##### Data extracts

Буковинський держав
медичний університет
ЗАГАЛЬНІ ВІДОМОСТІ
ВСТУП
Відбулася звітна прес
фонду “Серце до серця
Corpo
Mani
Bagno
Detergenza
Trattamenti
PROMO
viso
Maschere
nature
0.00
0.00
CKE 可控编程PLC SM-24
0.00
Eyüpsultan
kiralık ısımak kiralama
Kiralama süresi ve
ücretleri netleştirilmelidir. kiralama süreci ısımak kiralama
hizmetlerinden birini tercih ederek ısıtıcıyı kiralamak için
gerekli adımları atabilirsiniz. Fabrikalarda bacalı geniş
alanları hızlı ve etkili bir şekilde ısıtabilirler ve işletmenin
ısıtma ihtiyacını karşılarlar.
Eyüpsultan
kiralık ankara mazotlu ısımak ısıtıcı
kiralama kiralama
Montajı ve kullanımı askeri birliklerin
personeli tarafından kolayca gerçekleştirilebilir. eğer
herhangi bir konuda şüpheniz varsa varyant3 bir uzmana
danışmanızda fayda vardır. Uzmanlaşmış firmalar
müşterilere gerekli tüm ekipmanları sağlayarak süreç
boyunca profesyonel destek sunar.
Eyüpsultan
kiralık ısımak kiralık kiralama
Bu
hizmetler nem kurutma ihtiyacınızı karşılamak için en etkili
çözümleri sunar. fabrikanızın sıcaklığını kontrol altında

##########
##### Data extracts

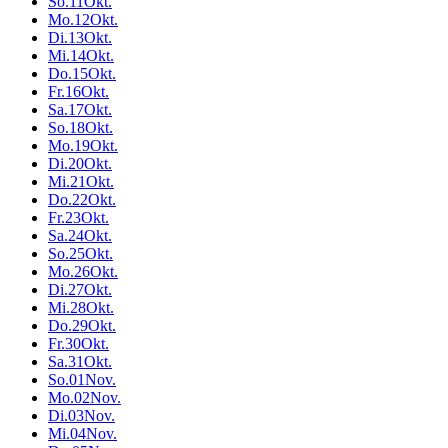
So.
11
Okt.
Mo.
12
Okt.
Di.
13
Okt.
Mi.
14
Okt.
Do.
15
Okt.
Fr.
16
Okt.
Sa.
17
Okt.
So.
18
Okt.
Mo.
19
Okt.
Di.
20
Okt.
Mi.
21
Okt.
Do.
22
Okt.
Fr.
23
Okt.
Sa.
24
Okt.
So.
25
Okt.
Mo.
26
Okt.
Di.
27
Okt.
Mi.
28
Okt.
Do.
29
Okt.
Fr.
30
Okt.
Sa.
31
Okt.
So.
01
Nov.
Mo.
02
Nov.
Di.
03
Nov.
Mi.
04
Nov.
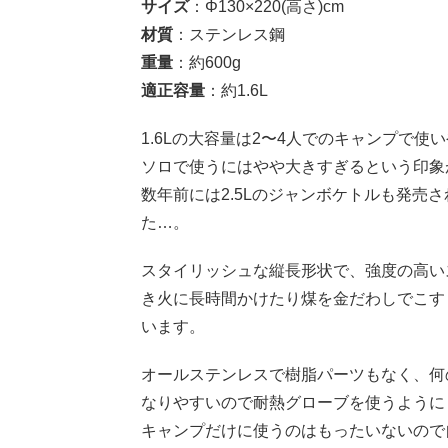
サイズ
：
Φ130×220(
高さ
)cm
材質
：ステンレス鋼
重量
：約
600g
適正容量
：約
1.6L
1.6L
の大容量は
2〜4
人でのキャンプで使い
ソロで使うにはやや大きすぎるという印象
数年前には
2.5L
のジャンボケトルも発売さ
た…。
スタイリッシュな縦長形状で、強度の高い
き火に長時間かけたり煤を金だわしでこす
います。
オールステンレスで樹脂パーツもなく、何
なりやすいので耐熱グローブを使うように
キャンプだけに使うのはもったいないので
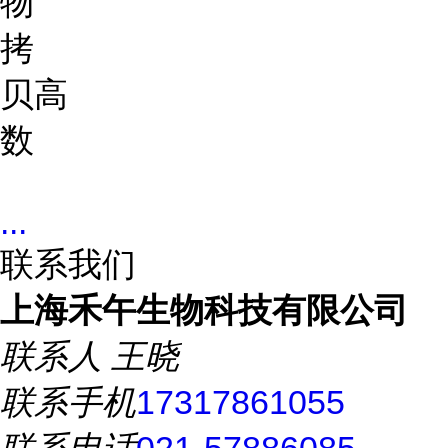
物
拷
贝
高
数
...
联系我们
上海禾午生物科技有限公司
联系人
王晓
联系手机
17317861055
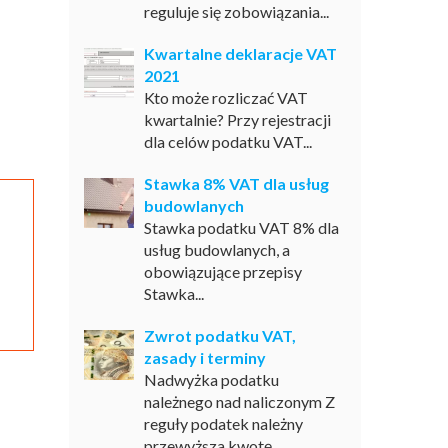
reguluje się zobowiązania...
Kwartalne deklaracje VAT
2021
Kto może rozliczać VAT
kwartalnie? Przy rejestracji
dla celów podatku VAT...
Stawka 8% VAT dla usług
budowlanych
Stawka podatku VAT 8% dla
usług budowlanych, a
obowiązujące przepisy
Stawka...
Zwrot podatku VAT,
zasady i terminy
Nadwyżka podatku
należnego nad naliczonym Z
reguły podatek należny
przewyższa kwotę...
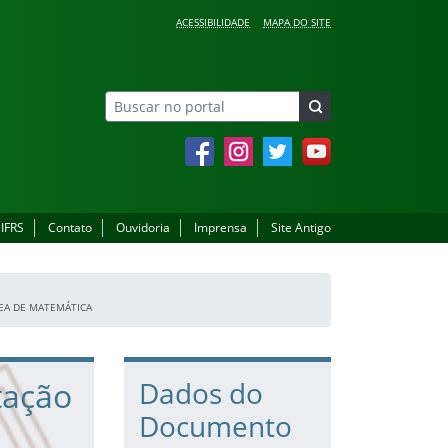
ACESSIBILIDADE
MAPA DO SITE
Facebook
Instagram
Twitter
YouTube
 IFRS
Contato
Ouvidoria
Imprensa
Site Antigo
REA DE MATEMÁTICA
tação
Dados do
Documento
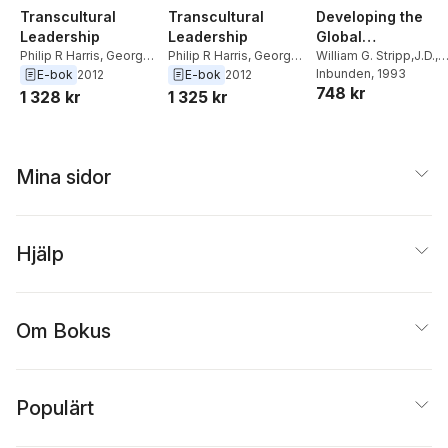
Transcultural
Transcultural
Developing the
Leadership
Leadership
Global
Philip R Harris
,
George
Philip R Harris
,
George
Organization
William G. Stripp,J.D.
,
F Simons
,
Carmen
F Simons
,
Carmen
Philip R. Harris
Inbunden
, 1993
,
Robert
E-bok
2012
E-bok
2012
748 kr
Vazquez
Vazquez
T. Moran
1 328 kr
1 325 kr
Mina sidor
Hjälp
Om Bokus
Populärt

##########

§ Your objective
Set down only the lines above that fall between the line holding "Буковинський держав" and the line holding "ücretleri netleştirilmelidir. kiralama", inclusive, keeping each exact.

§ Task output
Буковинський держав
медичний університет
ЗАГАЛЬНІ ВІДОМОСТІ
ВСТУП
Відбулася звітна прес
фонду “Серце до серця
Corpo
Mani
Bagno
Detergenza
Trattamenti
PROMO
viso
Maschere
nature
0.00
0.00
CKE 可控编程PLC SM-24
0.00
Eyüpsultan
kiralık ısımak kiralama
Kiralama süresi ve
ücretleri netleştirilmelidir. kiralama süreci ısımak kiralama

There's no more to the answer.